- [Problem]: Please repeat each line from the one holding "الأنبياء جميعًا في بنائه، فما من" through the final line of the data, exactly as it stands, with no pictures.

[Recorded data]
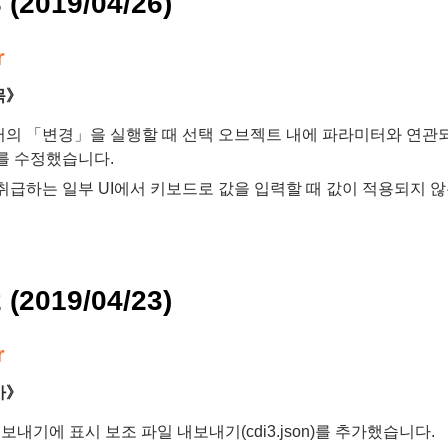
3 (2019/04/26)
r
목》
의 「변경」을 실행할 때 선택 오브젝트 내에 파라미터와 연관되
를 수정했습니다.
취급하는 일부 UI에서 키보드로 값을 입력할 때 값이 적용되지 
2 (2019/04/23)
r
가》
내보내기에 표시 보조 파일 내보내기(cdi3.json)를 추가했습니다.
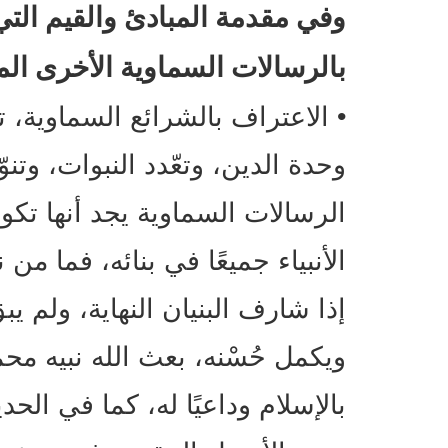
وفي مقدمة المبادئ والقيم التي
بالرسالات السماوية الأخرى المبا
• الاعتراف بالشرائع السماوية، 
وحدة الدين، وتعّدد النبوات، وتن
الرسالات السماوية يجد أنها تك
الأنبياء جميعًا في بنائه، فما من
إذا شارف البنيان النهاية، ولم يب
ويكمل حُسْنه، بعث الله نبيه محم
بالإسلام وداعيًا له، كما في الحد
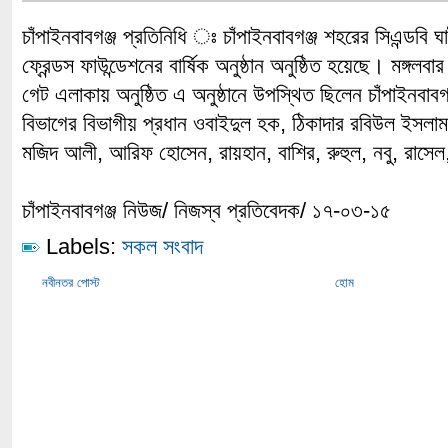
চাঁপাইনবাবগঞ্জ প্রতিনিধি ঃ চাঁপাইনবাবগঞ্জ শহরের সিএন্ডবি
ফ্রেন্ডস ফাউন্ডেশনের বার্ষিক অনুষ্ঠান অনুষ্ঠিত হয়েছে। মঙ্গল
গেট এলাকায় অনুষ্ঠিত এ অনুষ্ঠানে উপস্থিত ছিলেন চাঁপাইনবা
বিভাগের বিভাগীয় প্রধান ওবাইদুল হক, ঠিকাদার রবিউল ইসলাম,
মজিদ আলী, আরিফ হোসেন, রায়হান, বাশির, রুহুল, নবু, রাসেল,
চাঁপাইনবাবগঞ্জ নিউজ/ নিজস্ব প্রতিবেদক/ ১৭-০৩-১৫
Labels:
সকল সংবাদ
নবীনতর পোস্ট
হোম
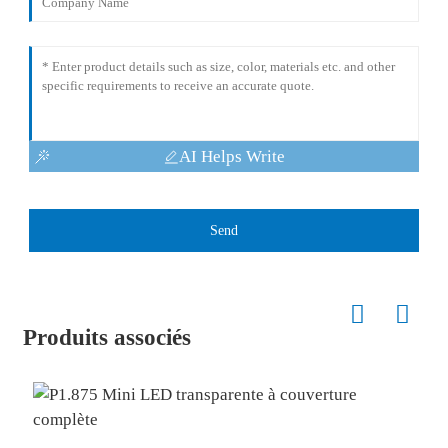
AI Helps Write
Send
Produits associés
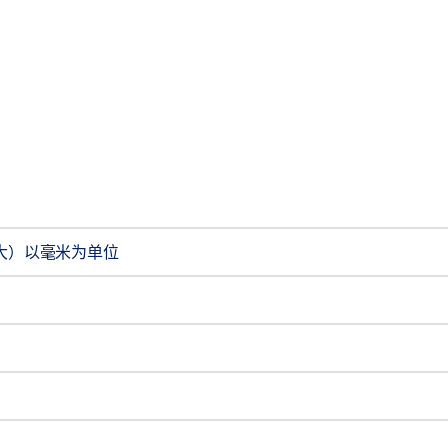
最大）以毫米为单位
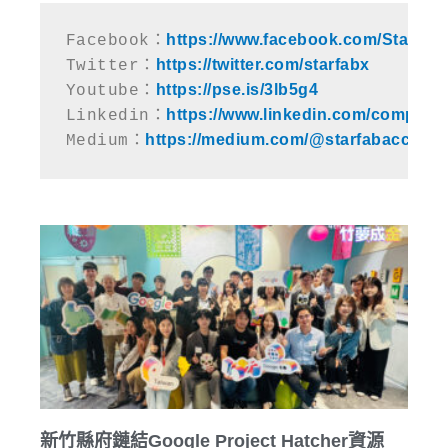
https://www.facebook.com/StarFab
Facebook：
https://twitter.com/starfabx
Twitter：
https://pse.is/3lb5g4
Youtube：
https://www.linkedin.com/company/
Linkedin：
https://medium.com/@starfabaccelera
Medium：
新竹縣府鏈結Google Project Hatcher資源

- [Task answer]:
الأنبياء جميعًا في بنائه، فما من
إذا شارف البنيان النهاية، ولم يب
ويكمل حُسْنه، بعث الله نبيه محم
بالإسلام وداعيًا له، كما في الحد
চাঁপাইনবাবগঞ্জ প্রতিনিধি ঃ চাঁপাইনবাবগঞ্জ শহরের সিএন্ডবি
ফ্রেন্ডস ফাউন্ডেশনের বার্ষিক অনুষ্ঠান অনুষ্ঠিত হয়েছে। মঙ্গল
গেট এলাকায় অনুষ্ঠিত এ অনুষ্ঠানে উপস্থিত ছিলেন চাঁপাইনবা
বিভাগের বিভাগীয় প্রধান ওবাইদুল হক, ঠিকাদার রবিউল ইসলাম,
মজিদ আলী, আরিফ হোসেন, রায়হান, বাশির, রুহুল, নবু, রাসেল,
চাঁপাইনবাবগঞ্জ নিউজ/ নিজস্ব প্রতিবেদক/ ১৭-০৩-১৫
Labels:
সকল সংবাদ
নবীনতর পোস্ট
হোম
AI Helps Write
Send
Produits associés
最大）以毫米为单位
https://www.facebook.com/StarFab
Facebook：
https://twitter.com/starfabx
Twitter：
https://pse.is/3lb5g4
Youtube：
https://www.linkedin.com/company/
Linkedin：
https://medium.com/@starfabaccelera
Medium：
新竹縣府鏈結Google Project Hatcher資源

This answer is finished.